By Jane Butel  July 28, 2021

I know of a few women who earn over 6 figures yearly winning cooking contests.  There are even at least two newsletters that promote all the details about entering cooking contests.  For the past few years our companies have sponsored the International contest at the state fair.  Entry details can be found at the State Fair Expo website.   Go to State Fair, then select Participate on the Home Page, then go to Home Arts and select the International contest for the rules and deadlines.  The category is eclectic. You can enter any foreign derived dish of any sort--from appetizers to desserts and anything in between.  Men, women and children are encouraged to enter.  The prizes we offer are one day of a weekend class, a gift basket of one of my cookbooks and Pecos Valley Spice Co products and the third place winner gets an autographed cookbook.

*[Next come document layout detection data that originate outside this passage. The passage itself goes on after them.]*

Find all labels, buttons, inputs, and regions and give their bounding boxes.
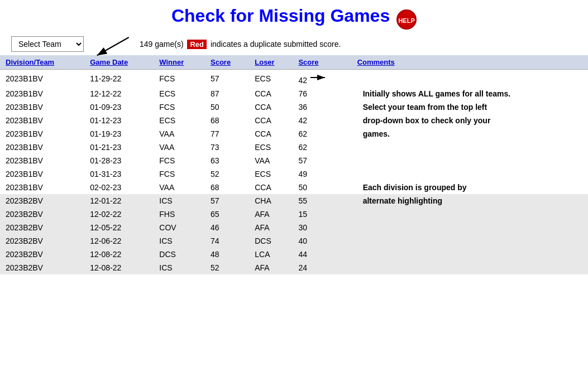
cell-score2: 15 — [293, 207, 351, 221]
cell-winner: FCS — [154, 167, 205, 181]
col-header-score2-link[interactable]: Score — [298, 58, 318, 66]
table-row: 2023B1BV11-29-22FCS57ECS42 — [0, 70, 588, 88]
table-body: 2023B1BV11-29-22FCS57ECS422023B1BV12-12-… — [0, 70, 588, 275]
cell-date: 01-31-23 — [84, 167, 154, 181]
col-header-score2[interactable]: Score — [293, 55, 351, 70]
cell-score2: 62 — [293, 141, 351, 154]
cell-date: 01-19-23 — [84, 127, 154, 141]
table-row: 2023B2BV12-06-22ICS74DCS40 — [0, 234, 588, 248]
table-row: 2023B1BV01-21-23VAA73ECS62 — [0, 141, 588, 154]
red-badge: Red — [187, 40, 207, 49]
cell-winner: ICS — [154, 194, 205, 207]
cell-score1: 52 — [205, 167, 249, 181]
cell-score1: 57 — [205, 194, 249, 207]
table-row: 2023B2BV12-08-22DCS48LCA44 — [0, 248, 588, 261]
cell-score2: 55 — [293, 194, 351, 207]
cell-loser: CHA — [249, 194, 293, 207]
cell-loser: CCA — [249, 114, 293, 127]
col-header-comments[interactable]: Comments — [352, 55, 588, 70]
game-count-area: 149 game(s) Red indicates a duplicate su… — [140, 40, 341, 49]
cell-score1: 73 — [205, 141, 249, 154]
cell-loser: AFA — [249, 221, 293, 234]
col-header-score1[interactable]: Score — [205, 55, 249, 70]
cell-score2: 44 — [293, 248, 351, 261]
cell-score1: 77 — [205, 127, 249, 141]
table-header-row: Division/Team Game Date Winner Score Los… — [0, 55, 588, 70]
cell-date: 12-08-22 — [84, 261, 154, 274]
cell-score2: 49 — [293, 167, 351, 181]
cell-winner: VAA — [154, 141, 205, 154]
cell-loser: ECS — [249, 167, 293, 181]
cell-comments — [352, 70, 588, 88]
table-row: 2023B1BV01-19-23VAA77CCA62games. — [0, 127, 588, 141]
col-header-loser[interactable]: Loser — [249, 55, 293, 70]
cell-score1: 52 — [205, 261, 249, 274]
team-select-wrapper: Select Team — [11, 36, 84, 52]
cell-score2: 62 — [293, 127, 351, 141]
cell-comments: games. — [352, 127, 588, 141]
cell-date: 01-28-23 — [84, 154, 154, 167]
cell-score1: 68 — [205, 181, 249, 194]
table-row: 2023B2BV12-08-22ICS52AFA24 — [0, 261, 588, 274]
col-header-loser-link[interactable]: Loser — [255, 58, 274, 66]
table-row: 2023B1BV12-12-22ECS87CCA76Initially show… — [0, 87, 588, 100]
cell-winner: FCS — [154, 154, 205, 167]
cell-division: 2023B1BV — [0, 154, 84, 167]
cell-loser: CCA — [249, 87, 293, 100]
table-row: 2023B1BV01-31-23FCS52ECS49 — [0, 167, 588, 181]
cell-comments: alternate highlighting — [352, 194, 588, 207]
cell-score1: 48 — [205, 248, 249, 261]
cell-date: 01-09-23 — [84, 100, 154, 114]
help-button[interactable]: HELP — [396, 9, 417, 30]
cell-comments — [352, 167, 588, 181]
cell-score2: 50 — [293, 181, 351, 194]
cell-score1: 65 — [205, 207, 249, 221]
col-header-comments-link[interactable]: Comments — [357, 58, 395, 66]
cell-score1: 57 — [205, 70, 249, 88]
cell-score1: 50 — [205, 100, 249, 114]
cell-date: 12-12-22 — [84, 87, 154, 100]
cell-score2: 24 — [293, 261, 351, 274]
cell-score1: 87 — [205, 87, 249, 100]
cell-division: 2023B2BV — [0, 234, 84, 248]
cell-division: 2023B1BV — [0, 181, 84, 194]
cell-score2: 36 — [293, 100, 351, 114]
cell-division: 2023B2BV — [0, 207, 84, 221]
cell-division: 2023B2BV — [0, 221, 84, 234]
table-row: 2023B2BV12-05-22COV46AFA30 — [0, 221, 588, 234]
cell-loser: AFA — [249, 207, 293, 221]
cell-winner: ECS — [154, 87, 205, 100]
col-header-division-link[interactable]: Division/Team — [6, 58, 54, 66]
col-header-division[interactable]: Division/Team — [0, 55, 84, 70]
cell-division: 2023B1BV — [0, 167, 84, 181]
cell-date: 12-08-22 — [84, 248, 154, 261]
col-header-winner[interactable]: Winner — [154, 55, 205, 70]
table-row: 2023B1BV01-28-23FCS63VAA57 — [0, 154, 588, 167]
cell-comments: Select your team from the top left — [352, 100, 588, 114]
cell-division: 2023B1BV — [0, 100, 84, 114]
cell-comments: drop-down box to check only your — [352, 114, 588, 127]
cell-loser: ECS — [249, 70, 293, 88]
cell-division: 2023B1BV — [0, 70, 84, 88]
cell-winner: FHS — [154, 207, 205, 221]
cell-date: 12-02-22 — [84, 207, 154, 221]
table-row: 2023B1BV01-09-23FCS50CCA36Select your te… — [0, 100, 588, 114]
col-header-date-link[interactable]: Game Date — [90, 58, 128, 66]
col-header-score1-link[interactable]: Score — [211, 58, 231, 66]
cell-score2: 42 — [293, 114, 351, 127]
cell-date: 11-29-22 — [84, 70, 154, 88]
cell-score1: 74 — [205, 234, 249, 248]
cell-winner: ECS — [154, 114, 205, 127]
cell-loser: VAA — [249, 154, 293, 167]
cell-division: 2023B2BV — [0, 248, 84, 261]
arrow-icon — [309, 72, 329, 83]
team-select-dropdown[interactable]: Select Team — [11, 36, 84, 52]
cell-winner: VAA — [154, 127, 205, 141]
cell-winner: FCS — [154, 70, 205, 88]
cell-score1: 63 — [205, 154, 249, 167]
col-header-winner-link[interactable]: Winner — [159, 58, 184, 66]
cell-comments — [352, 234, 588, 248]
cell-date: 01-12-23 — [84, 114, 154, 127]
cell-comments — [352, 207, 588, 221]
col-header-date[interactable]: Game Date — [84, 55, 154, 70]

A new cookoff has been launched in Albuquerque.  The Festival  is in it's third year and called the  Prickly Pear Festival  set for September 4 and 5, 2021.   This year is the first year for a recipe contest.   Here is the website  New Mexico Prickly Pear Festival   and the link for entering  is Here's .  The recipe must include prickly pear fruit, juice or the Nopales or cactus leaves. 

Our next day class is the Grilling class at 5 pm this Thursday and still has a few openings.   Our ever popular Green Chile Fiesta is set for 5 PM on August 26.   This class features two Green Chile Stew winners, our famous Green Chile Apple Pie and much more.  It always sells out, so you will want to register soon.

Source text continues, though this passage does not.